Exercise material START
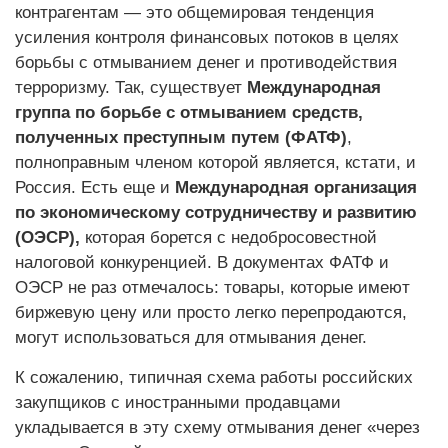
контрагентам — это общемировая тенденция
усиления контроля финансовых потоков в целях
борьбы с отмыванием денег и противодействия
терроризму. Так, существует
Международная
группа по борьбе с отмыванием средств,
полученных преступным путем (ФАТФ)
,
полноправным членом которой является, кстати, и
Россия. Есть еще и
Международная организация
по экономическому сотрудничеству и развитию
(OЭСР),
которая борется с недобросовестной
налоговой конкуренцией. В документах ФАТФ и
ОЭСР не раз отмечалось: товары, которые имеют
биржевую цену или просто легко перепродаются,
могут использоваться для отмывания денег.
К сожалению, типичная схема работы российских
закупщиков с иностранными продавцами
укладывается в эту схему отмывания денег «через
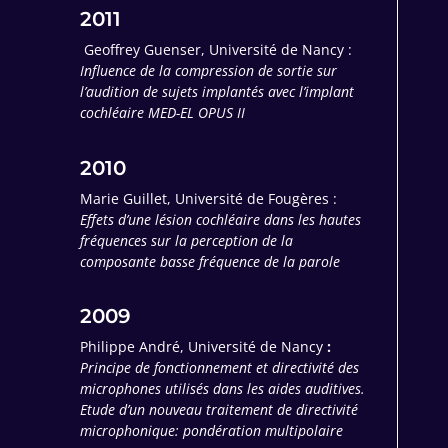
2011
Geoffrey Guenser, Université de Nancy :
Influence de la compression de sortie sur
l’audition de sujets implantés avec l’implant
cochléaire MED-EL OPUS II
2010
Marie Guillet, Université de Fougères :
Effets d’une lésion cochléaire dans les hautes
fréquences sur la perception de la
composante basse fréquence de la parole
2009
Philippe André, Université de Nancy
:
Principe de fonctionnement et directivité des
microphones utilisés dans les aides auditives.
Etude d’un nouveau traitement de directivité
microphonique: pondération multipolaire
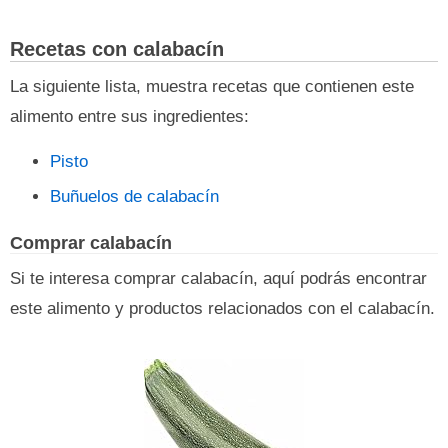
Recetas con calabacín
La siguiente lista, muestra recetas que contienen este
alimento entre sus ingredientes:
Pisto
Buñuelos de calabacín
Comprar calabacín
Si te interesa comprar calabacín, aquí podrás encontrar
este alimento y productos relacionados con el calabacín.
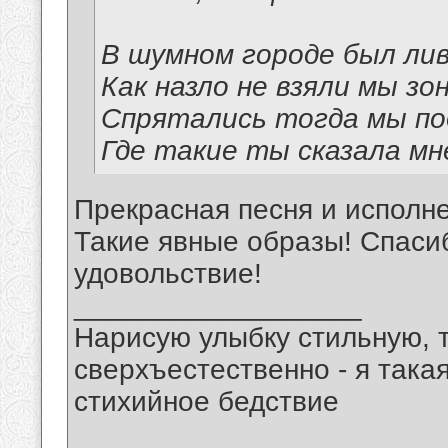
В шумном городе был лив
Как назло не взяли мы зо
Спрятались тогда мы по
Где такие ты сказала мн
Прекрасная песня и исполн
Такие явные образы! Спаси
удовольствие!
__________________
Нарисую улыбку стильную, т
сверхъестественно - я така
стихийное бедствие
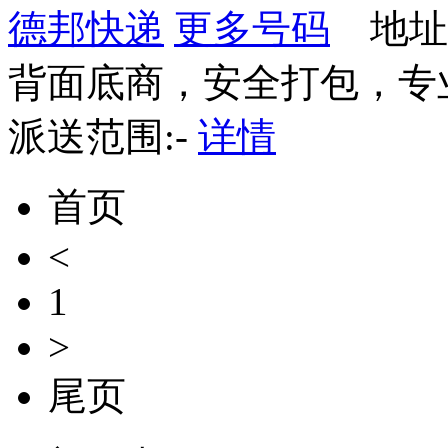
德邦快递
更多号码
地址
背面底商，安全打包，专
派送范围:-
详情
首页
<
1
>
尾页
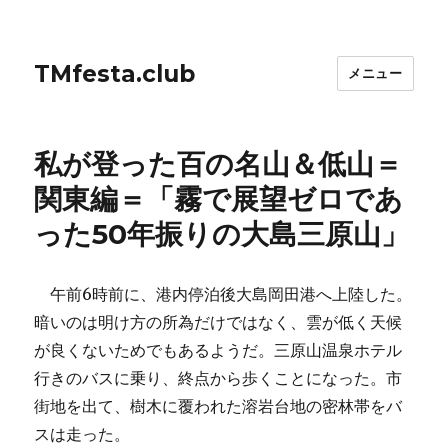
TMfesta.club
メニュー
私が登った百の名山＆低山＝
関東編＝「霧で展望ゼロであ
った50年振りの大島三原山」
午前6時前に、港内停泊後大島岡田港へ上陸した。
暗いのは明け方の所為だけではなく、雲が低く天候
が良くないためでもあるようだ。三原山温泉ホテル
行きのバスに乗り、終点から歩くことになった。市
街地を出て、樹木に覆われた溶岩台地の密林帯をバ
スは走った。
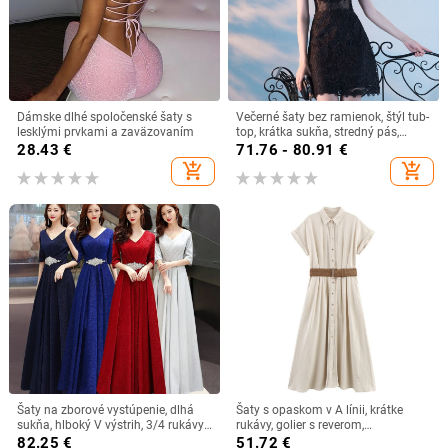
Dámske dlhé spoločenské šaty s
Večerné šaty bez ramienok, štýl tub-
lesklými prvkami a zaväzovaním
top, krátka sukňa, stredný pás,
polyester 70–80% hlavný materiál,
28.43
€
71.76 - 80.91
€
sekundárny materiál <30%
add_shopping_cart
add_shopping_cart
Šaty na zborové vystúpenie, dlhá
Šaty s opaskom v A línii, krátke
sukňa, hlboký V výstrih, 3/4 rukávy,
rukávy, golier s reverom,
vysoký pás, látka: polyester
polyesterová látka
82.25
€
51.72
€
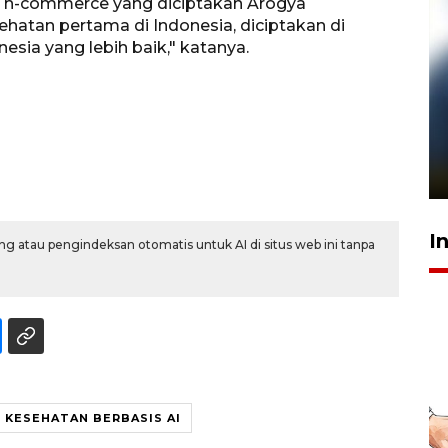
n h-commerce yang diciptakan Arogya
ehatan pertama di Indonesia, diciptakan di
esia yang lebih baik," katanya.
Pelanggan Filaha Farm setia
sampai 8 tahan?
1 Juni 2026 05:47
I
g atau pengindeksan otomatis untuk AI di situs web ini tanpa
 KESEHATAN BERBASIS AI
Exercise material END
§ What the task asks: Exactly repeat only the lines from the one with "Marie Guillet, Université" to the closing line above, both included, and omit every picture.

§ Solution to this exercise:
Marie Guillet, Université de Fougères :
Effets d’une lésion cochléaire dans les hautes
fréquences sur la perception de la
composante basse fréquence de la parole
2009
Philippe André, Université de Nancy
:
Principe de fonctionnement et directivité des
microphones utilisés dans les aides auditives.
Etude d’un nouveau traitement de directivité
microphonique: pondération multipolaire
Recetas con calabacín
La siguiente lista, muestra recetas que contienen este
alimento entre sus ingredientes:
Pisto
Buñuelos de calabacín
Comprar calabacín
Si te interesa comprar calabacín, aquí podrás encontrar
este alimento y productos relacionados con el calabacín.
В шумном городе был лив
Как назло не взяли мы зо
Спрятались тогда мы по
Где такие ты сказала мн
Прекрасная песня и исполн
Такие явные образы! Спаси
удовольствие!
__________________
Нарисую улыбку стильную, т
сверхъестественно - я така
стихийное бедствие
德邦快递
更多号码
地址
背面底商，安全打包，专
派送范围:-
详情
首页
<
1
>
尾页
TMfesta.club
メニュー
私が登った百の名山＆低山＝
関東編＝「霧で展望ゼロであ
った50年振りの大島三原山」
午前6時前に、港内停泊後大島岡田港へ上陸した。
暗いのは明け方の所為だけではなく、雲が低く天候
が良くないためでもあるようだ。三原山温泉ホテル
行きのバスに乗り、終点から歩くことになった。市
街地を出て、樹木に覆われた溶岩台地の密林帯をバ
スは走った。
Dámske dlhé spoločenské šaty s
Večerné šaty bez ramienok, štýl tub-
lesklými prvkami a zaväzovaním
top, krátka sukňa, stredný pás,
polyester 70–80% hlavný materiál,
28.43
€
71.76 - 80.91
€
sekundárny materiál <30%
add_shopping_cart
add_shopping_cart
Šaty na zborové vystúpenie, dlhá
Šaty s opaskom v A línii, krátke
sukňa, hlboký V výstrih, 3/4 rukávy,
rukávy, golier s reverom,
vysoký pás, látka: polyester
polyesterová látka
82.25
€
51.72
€
n h-commerce yang diciptakan Arogya
ehatan pertama di Indonesia, diciptakan di
esia yang lebih baik," katanya.
Pelanggan Filaha Farm setia
sampai 8 tahan?
1 Juni 2026 05:47
I
g atau pengindeksan otomatis untuk AI di situs web ini tanpa
 KESEHATAN BERBASIS AI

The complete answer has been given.